* [Exercise data]
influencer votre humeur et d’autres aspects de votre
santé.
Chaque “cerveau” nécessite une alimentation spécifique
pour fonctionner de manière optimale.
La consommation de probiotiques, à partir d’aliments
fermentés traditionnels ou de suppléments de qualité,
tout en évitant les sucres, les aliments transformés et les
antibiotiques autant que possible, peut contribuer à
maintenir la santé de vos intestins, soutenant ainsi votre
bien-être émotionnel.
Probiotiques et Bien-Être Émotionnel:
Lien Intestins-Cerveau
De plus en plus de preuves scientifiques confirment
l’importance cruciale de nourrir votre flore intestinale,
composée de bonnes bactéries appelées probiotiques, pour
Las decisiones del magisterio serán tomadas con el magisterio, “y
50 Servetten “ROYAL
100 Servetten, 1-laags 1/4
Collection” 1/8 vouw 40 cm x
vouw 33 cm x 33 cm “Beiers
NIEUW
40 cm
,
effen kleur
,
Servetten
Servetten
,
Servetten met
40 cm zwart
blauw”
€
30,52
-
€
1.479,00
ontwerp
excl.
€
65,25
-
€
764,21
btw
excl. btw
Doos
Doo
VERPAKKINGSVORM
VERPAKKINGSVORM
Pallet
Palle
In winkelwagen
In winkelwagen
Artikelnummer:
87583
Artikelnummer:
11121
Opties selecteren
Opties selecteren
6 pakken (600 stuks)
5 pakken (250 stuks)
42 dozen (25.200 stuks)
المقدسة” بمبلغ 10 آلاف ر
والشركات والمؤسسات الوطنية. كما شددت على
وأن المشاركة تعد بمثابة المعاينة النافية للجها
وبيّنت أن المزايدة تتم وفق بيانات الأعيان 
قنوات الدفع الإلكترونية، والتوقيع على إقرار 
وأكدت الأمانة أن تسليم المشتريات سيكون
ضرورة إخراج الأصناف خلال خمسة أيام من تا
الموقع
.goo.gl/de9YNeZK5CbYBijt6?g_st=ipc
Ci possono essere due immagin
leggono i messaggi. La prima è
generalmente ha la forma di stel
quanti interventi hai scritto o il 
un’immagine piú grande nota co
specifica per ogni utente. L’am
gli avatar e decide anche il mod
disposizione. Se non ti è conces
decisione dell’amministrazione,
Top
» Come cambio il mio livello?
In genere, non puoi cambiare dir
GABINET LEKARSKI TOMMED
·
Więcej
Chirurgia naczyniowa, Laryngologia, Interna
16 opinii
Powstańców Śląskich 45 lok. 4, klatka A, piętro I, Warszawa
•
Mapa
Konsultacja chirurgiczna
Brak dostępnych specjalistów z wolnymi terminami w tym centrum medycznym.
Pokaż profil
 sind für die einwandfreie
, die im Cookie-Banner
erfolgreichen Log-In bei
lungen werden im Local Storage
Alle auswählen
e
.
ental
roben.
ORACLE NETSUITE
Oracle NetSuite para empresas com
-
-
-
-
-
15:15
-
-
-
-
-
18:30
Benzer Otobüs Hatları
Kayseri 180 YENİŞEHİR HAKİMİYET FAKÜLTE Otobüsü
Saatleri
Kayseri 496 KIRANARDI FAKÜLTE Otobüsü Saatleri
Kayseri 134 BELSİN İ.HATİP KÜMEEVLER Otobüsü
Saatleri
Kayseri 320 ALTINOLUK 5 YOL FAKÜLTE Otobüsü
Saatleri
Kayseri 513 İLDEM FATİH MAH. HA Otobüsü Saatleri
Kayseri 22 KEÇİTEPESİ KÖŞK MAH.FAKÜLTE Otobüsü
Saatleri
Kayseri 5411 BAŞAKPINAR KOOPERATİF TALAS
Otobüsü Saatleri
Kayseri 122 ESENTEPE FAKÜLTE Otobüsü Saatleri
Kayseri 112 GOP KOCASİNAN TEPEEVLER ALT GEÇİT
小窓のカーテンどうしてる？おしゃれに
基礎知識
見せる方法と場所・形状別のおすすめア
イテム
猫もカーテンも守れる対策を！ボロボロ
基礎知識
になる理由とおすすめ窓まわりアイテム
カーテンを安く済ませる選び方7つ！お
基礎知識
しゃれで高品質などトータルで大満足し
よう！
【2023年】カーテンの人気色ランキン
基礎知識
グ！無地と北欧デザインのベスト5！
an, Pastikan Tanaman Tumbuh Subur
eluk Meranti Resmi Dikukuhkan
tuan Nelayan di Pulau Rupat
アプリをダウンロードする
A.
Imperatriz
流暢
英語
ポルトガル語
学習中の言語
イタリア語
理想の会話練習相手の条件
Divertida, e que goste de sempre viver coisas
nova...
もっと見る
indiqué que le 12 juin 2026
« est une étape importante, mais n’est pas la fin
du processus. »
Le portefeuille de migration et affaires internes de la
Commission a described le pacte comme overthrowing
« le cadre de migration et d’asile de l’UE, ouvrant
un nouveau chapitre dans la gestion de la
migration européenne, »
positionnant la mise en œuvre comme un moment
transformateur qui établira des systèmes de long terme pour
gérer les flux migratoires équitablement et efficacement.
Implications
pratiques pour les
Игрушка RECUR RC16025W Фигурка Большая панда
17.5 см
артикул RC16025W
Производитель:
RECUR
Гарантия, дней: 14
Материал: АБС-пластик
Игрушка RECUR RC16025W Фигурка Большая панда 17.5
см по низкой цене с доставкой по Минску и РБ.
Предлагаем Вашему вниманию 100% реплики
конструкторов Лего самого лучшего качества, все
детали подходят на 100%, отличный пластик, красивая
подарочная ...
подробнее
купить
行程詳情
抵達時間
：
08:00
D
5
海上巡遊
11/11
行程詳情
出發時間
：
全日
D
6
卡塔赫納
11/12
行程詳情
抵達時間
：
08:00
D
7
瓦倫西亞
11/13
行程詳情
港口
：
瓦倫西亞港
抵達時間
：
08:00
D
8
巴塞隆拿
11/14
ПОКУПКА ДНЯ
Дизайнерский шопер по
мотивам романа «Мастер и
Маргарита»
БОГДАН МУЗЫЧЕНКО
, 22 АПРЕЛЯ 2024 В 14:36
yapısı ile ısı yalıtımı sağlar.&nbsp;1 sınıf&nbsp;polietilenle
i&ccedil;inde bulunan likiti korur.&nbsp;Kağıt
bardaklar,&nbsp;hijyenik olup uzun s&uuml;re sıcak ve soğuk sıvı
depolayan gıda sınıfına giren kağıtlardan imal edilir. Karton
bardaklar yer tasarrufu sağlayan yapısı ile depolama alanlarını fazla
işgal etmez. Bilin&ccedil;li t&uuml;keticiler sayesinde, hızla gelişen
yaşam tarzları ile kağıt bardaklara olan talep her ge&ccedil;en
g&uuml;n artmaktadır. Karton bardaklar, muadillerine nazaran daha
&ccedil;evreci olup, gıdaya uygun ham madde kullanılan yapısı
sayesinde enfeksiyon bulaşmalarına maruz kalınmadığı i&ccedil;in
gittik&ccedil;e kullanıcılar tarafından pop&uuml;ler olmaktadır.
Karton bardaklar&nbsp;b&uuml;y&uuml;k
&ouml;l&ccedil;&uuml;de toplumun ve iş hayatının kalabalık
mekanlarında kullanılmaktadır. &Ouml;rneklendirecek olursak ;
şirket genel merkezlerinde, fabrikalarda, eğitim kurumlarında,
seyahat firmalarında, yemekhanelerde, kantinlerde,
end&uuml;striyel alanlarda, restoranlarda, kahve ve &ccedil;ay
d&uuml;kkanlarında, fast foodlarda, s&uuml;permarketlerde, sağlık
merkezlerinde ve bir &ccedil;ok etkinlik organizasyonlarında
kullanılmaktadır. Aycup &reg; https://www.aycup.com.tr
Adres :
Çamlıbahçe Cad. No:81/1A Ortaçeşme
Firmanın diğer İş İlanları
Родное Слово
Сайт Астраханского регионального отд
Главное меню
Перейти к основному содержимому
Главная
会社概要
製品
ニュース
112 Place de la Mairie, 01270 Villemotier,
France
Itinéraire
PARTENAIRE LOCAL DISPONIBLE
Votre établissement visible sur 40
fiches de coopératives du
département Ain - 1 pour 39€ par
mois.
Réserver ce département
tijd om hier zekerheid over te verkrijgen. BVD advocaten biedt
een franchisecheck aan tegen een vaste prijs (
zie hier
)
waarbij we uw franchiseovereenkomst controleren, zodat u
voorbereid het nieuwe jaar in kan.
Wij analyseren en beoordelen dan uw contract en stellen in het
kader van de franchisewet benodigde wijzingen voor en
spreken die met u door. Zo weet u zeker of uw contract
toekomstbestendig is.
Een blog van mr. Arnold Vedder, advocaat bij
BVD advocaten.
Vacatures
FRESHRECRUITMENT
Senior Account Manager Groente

* [Requirement] In how many lines of the material does the word "панда" appear? Respond with the number only.

* [Response area] 2